What you need to do:
Transcribe the records below exactly, from their first line through the line containing "for months and". Omit every line after it.
※
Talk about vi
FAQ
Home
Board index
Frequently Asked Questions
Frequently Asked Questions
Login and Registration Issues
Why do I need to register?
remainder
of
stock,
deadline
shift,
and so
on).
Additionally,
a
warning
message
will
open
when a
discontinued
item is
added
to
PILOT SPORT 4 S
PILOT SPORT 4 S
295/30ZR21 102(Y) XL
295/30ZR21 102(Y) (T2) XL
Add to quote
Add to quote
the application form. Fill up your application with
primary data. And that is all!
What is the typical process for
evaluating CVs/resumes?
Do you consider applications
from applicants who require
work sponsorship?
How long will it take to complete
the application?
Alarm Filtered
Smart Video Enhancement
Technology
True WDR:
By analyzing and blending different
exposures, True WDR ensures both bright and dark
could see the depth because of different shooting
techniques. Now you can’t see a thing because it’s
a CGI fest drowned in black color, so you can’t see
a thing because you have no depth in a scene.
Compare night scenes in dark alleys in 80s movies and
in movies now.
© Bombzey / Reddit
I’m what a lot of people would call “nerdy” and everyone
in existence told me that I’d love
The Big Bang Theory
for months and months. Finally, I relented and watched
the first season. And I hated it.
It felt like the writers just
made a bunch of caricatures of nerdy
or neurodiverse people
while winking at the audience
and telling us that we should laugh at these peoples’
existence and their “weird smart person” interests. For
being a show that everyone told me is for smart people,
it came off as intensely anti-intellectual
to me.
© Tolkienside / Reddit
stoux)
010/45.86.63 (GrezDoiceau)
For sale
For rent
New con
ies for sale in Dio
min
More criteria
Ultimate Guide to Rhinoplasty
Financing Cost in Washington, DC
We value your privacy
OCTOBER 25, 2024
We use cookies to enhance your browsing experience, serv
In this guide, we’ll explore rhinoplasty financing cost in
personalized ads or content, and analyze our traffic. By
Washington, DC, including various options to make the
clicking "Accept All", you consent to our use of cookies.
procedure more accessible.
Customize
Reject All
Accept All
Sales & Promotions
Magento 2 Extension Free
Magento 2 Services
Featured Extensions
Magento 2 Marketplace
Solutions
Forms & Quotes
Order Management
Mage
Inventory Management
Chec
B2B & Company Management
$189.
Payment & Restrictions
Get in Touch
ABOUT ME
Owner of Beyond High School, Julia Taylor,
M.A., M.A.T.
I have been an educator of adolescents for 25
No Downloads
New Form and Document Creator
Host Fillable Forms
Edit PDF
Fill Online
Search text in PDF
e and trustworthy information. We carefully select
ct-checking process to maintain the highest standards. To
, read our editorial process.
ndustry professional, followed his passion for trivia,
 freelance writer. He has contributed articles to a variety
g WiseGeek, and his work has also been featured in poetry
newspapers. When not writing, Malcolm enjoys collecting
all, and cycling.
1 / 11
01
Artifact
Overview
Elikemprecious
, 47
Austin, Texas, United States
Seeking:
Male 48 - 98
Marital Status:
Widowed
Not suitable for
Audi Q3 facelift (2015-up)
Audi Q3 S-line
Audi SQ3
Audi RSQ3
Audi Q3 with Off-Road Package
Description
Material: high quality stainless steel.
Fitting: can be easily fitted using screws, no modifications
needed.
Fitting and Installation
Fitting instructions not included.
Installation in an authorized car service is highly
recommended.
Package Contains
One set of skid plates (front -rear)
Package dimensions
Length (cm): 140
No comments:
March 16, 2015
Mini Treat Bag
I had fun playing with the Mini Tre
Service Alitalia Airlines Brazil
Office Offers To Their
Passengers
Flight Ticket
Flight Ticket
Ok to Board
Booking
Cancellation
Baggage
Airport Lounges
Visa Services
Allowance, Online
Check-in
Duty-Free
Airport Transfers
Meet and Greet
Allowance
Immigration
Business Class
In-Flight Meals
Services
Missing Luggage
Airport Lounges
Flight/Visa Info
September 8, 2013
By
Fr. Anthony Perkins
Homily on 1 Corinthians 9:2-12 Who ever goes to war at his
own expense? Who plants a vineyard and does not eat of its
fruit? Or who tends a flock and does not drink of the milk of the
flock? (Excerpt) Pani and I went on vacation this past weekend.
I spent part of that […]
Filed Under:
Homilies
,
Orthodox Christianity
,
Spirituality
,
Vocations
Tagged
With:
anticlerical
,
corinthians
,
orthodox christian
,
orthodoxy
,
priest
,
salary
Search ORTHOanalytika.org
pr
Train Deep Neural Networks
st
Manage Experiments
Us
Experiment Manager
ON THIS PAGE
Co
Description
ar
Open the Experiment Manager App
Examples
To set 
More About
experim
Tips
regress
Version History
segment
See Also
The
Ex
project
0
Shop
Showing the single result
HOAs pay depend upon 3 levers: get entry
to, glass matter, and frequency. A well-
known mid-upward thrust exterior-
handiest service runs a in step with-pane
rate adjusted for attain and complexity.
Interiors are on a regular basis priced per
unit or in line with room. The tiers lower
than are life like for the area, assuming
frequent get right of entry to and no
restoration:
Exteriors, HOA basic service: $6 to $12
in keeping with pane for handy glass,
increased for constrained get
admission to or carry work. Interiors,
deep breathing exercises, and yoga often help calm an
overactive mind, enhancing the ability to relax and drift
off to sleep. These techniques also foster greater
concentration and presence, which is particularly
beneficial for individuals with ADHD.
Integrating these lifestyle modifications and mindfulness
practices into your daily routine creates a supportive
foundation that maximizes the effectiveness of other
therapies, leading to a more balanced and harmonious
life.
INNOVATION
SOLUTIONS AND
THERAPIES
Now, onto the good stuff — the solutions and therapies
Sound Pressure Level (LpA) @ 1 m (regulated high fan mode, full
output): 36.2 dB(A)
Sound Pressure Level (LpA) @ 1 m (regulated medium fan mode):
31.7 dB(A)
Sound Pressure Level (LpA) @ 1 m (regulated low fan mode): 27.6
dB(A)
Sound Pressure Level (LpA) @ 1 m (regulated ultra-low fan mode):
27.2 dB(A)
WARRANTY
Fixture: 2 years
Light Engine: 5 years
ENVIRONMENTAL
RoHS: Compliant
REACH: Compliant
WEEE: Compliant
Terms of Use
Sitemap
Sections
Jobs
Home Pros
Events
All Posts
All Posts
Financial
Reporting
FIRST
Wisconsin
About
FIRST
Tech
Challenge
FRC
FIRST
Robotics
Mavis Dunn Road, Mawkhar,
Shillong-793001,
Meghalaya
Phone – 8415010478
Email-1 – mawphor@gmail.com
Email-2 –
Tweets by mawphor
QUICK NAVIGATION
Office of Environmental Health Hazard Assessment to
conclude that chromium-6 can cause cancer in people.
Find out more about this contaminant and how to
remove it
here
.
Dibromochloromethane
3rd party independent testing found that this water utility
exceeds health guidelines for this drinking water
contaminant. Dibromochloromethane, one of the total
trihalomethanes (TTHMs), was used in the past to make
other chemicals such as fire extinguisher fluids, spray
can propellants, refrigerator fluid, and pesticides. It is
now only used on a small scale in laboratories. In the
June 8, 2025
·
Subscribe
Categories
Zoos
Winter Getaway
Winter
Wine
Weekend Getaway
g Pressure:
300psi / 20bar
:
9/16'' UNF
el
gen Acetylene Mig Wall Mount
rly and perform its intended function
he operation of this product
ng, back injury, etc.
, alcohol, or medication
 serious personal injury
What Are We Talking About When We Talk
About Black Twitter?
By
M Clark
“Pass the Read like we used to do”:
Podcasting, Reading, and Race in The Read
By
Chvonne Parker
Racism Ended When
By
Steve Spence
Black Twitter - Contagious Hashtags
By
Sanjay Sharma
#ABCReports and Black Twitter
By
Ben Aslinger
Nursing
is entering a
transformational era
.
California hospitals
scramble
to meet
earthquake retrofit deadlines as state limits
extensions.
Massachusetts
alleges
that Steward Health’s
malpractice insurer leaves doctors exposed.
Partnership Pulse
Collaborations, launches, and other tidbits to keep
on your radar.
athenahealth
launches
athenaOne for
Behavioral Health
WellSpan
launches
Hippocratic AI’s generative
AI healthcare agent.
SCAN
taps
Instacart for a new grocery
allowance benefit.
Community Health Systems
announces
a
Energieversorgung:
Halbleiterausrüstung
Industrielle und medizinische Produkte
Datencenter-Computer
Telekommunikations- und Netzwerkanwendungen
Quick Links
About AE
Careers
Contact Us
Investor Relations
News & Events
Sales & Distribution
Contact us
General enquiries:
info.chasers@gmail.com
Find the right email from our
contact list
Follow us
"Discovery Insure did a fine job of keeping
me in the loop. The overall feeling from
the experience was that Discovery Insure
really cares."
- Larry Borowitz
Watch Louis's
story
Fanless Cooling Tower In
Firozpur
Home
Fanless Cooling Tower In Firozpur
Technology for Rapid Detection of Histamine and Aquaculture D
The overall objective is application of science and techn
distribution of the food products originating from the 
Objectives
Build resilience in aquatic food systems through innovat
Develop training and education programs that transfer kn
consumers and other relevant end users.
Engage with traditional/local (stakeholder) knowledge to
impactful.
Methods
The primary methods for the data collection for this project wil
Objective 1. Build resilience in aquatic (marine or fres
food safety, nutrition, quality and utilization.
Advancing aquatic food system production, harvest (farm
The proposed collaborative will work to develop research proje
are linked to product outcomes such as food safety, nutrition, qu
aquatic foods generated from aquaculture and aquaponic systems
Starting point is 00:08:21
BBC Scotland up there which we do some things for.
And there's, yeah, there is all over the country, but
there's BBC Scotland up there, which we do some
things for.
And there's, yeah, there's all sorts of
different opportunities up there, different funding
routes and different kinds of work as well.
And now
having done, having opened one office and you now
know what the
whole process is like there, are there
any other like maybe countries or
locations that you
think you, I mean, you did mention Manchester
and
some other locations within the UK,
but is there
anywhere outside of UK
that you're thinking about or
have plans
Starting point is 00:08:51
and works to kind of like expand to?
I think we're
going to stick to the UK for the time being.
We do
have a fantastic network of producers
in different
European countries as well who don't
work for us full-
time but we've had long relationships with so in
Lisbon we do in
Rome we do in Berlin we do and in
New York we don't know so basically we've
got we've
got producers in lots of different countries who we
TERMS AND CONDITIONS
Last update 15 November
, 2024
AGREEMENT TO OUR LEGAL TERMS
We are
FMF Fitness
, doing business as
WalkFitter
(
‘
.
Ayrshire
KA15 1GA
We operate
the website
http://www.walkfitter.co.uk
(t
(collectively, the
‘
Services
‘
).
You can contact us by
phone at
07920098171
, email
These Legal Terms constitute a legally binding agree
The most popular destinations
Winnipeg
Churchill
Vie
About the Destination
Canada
※
Response to the exercise:
Talk about vi
FAQ
Home
Board index
Frequently Asked Questions
Frequently Asked Questions
Login and Registration Issues
Why do I need to register?
remainder
of
stock,
deadline
shift,
and so
on).
Additionally,
a
warning
message
will
open
when a
discontinued
item is
added
to
PILOT SPORT 4 S
PILOT SPORT 4 S
295/30ZR21 102(Y) XL
295/30ZR21 102(Y) (T2) XL
Add to quote
Add to quote
the application form. Fill up your application with
primary data. And that is all!
What is the typical process for
evaluating CVs/resumes?
Do you consider applications
from applicants who require
work sponsorship?
How long will it take to complete
the application?
Alarm Filtered
Smart Video Enhancement
Technology
True WDR:
By analyzing and blending different
exposures, True WDR ensures both bright and dark
could see the depth because of different shooting
techniques. Now you can’t see a thing because it’s
a CGI fest drowned in black color, so you can’t see
a thing because you have no depth in a scene.
Compare night scenes in dark alleys in 80s movies and
in movies now.
© Bombzey / Reddit
I’m what a lot of people would call “nerdy” and everyone
in existence told me that I’d love
The Big Bang Theory
for months and months. Finally, I relented and watched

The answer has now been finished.